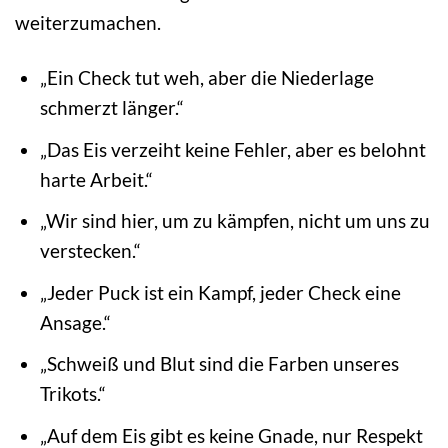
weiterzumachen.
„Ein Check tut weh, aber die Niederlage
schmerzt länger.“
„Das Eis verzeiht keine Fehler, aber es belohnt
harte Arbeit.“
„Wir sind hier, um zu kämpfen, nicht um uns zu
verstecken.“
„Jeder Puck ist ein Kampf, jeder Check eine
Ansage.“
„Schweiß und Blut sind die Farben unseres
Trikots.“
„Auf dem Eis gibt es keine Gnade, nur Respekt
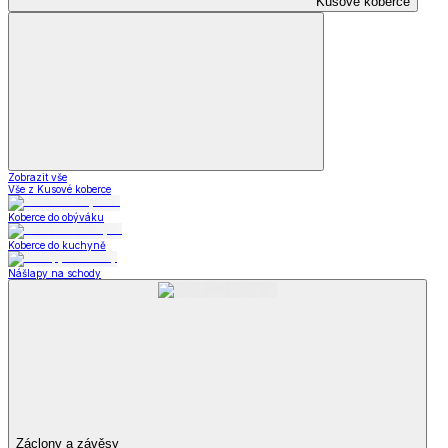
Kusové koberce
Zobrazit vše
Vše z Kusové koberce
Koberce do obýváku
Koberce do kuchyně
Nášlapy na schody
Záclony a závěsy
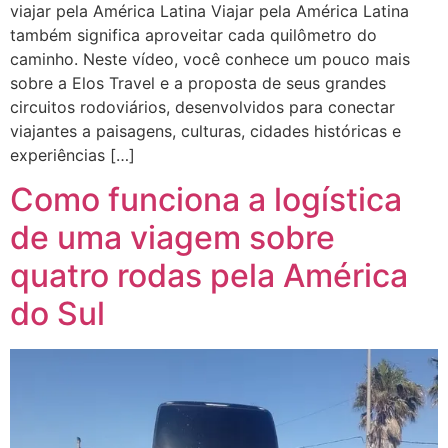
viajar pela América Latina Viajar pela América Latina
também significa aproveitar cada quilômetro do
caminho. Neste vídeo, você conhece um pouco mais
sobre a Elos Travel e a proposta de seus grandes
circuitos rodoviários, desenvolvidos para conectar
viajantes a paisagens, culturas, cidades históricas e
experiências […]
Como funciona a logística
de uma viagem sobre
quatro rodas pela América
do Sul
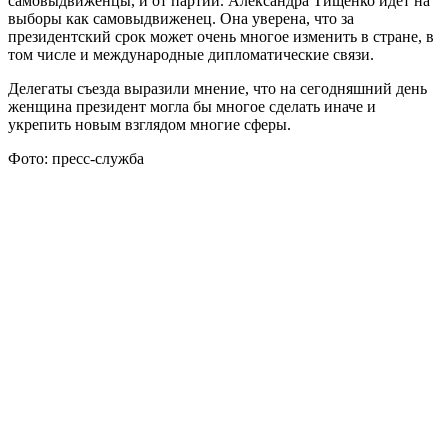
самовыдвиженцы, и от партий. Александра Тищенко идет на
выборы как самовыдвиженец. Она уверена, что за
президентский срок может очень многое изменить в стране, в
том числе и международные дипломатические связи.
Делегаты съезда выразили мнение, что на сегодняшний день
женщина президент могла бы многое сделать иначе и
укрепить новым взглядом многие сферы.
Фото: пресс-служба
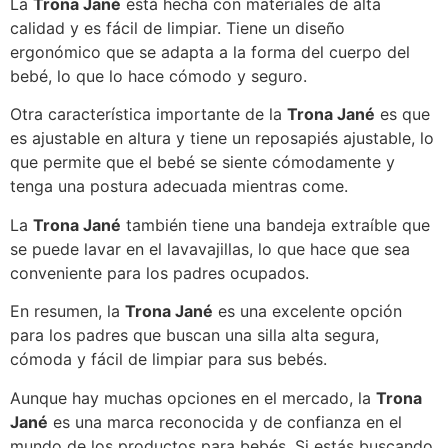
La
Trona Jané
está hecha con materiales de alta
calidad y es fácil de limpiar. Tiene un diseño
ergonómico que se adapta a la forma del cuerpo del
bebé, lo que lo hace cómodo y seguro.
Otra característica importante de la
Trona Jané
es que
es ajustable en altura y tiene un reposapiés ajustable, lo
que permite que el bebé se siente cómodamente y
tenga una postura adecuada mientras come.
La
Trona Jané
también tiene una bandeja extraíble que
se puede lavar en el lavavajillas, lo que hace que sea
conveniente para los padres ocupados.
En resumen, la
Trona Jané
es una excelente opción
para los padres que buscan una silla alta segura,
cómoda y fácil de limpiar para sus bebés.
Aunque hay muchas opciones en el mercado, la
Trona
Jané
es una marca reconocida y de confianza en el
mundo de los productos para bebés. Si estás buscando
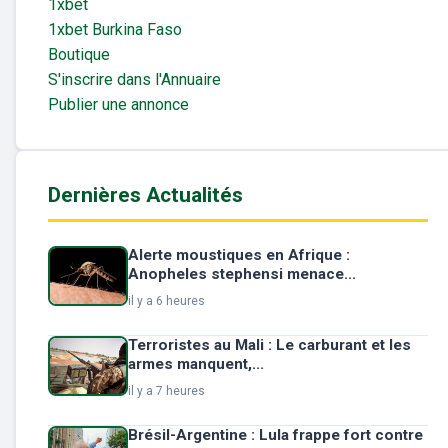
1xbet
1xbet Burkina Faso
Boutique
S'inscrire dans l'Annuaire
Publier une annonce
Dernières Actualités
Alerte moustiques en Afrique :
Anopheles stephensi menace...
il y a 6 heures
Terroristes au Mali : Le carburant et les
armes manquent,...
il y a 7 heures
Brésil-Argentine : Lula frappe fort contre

○ ○ ○ ○ ○ ○ ○

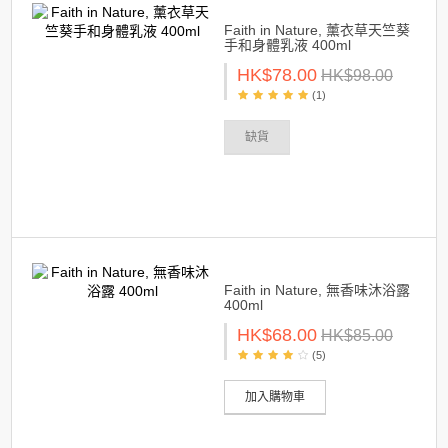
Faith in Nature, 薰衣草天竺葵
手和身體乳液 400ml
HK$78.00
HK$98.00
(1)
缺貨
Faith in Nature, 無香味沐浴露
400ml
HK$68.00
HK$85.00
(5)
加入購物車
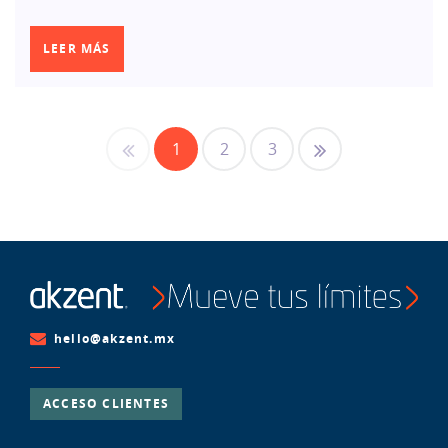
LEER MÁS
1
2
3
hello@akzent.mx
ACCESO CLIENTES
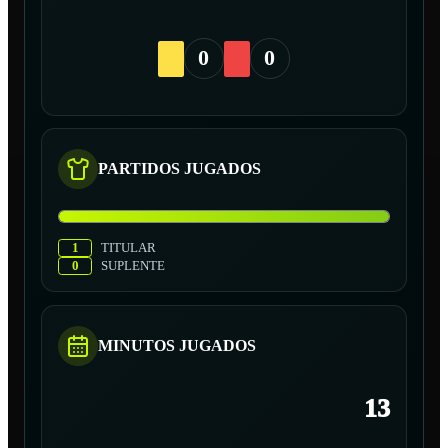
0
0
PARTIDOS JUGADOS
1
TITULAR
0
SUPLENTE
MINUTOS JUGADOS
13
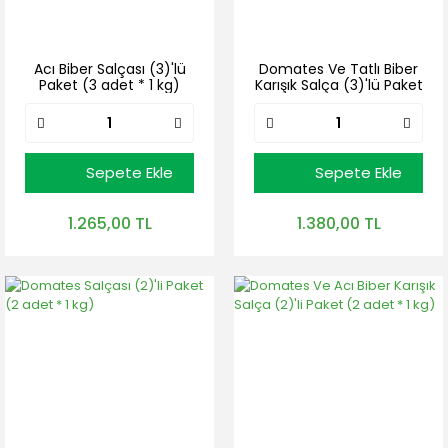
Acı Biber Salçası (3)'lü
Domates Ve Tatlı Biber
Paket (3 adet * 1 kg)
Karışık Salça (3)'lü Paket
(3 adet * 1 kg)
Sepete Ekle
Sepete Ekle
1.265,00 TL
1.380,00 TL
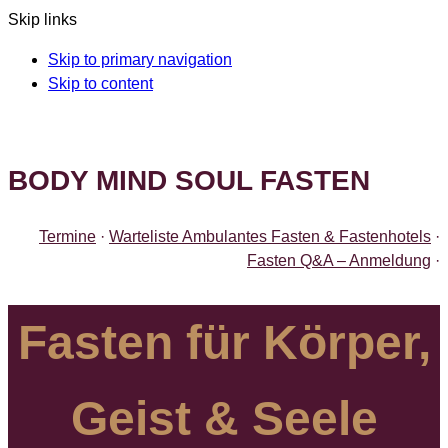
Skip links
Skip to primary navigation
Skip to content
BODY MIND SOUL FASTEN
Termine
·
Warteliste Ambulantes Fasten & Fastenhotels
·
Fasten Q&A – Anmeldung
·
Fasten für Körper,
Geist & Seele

○ ○ ○ ○ ○ ○ ○

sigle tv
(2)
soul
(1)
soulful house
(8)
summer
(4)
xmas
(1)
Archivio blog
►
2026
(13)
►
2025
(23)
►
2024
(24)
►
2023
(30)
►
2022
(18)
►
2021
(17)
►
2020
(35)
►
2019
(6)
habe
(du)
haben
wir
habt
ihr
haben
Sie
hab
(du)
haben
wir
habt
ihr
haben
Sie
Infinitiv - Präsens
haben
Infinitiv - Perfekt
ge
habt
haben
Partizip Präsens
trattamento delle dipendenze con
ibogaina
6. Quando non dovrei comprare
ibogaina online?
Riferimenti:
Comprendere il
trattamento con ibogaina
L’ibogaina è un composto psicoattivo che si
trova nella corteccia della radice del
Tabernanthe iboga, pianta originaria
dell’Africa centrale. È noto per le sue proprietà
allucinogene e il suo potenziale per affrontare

○ ○ ○ ○ ○ ○ ○

Exercise directions: Across the lines of the material above, tally those holding the word "ibogaina" and state the number by itself.

Result below: 4